Regarding whether a defendant had access to a speedy trial, the parties differ on what would be the proper standard of review. Here, the State argued for an abuse of discretion standard while the Defendant argued for a de novo review. Ultimately, the Court agreed with the Defendant and found that the “standard of review for whether a criminal defendant was denied the constitutional right to a speedy trial is de novo with deference to the trial court’s finding of facts unless the evidence preponderates otherwise”. Further, for this review, the Court examines four factors: the length of the delay; the reason for the delay; whether there was a demand for a speedy trial; and the presence/extent of prejudice to the defendant. Here, the Court found the trial had occurred less than fourteen months from when the events transpired; within that time, two continuances were granted to accommodate an older trial and to ensure a three-day window for this trial to occur. Accordingly, these delays were reasonable, weighing the first two factors against the defendant. For the third, it was undisputed that the Defendant requested a speedy trial which weighed in his favor. Finally, the Court found that the Defendant was unable to show “any discernible prejudice” suffered from his delay in the trial.

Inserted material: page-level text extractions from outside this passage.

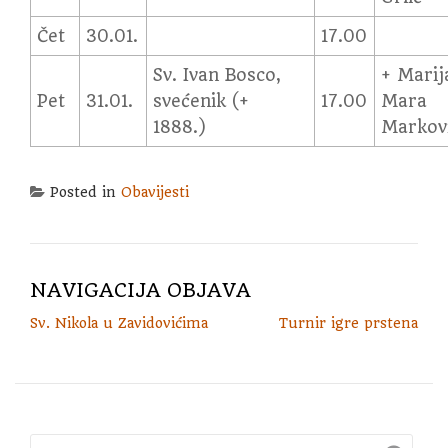
Čet
30.01.
17.00
Sv. Ivan Bosco,
+ Marij
Pet
31.01.
svećenik (+
17.00
Mara
1888.)
Markov
Posted in
Obavijesti
NAVIGACIJA OBJAVA
Sv. Nikola u Zavidovićima
Turnir igre prstena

Finally, the Court agreed with the Defendant that the improper impeachment of Mr. Larry Woods “more probably than not” had an effect on the judgment to create a reversible error. Here, on cross-examination, the Prosecution almost immediately asked Mr. Woods if he had ever sold methamphetamine from his trailer. The trial court overruled the defense counsel’s objection to the questioning while the appellate court was thorough in explaining why this decision was in error. Here, however, the Defendant contends the appellate court erred as it should not have been deemed a harmless error. Ultimately, the Court found that because the evidence against the Defendant “was not overwhelming”, the effect that the improper impeachment had on the jury’s verdict was extremely difficult to quantify. Therein, the case was remanded to the trial court.
Overall, this decision was extremely important in its clarification of the proper standard of review regarding appeals for one’s right to a speedy trial. Interestingly, the Supreme Court of Tennessee did not follow the State’s preference of the standard that the Court of Criminal Appeals had utilized. Even though their ultimate holdings were the same for that point, the differentiation in the standards provides clarity for lower courts to lean upon in future cases. Additionally, this standard will become increasingly crucial as courts continue to get back on track from the effects of COVID-19. While this case’s events occurred almost five years ago, the issue of providing a defendant with his right to a speedy trial will likely be one that appellate courts will face more often going forward. In addition, because the remnants of the pandemic are being felt nationwide, the Court’s ruling on its governing standard of review could be influential as other states face similar questions.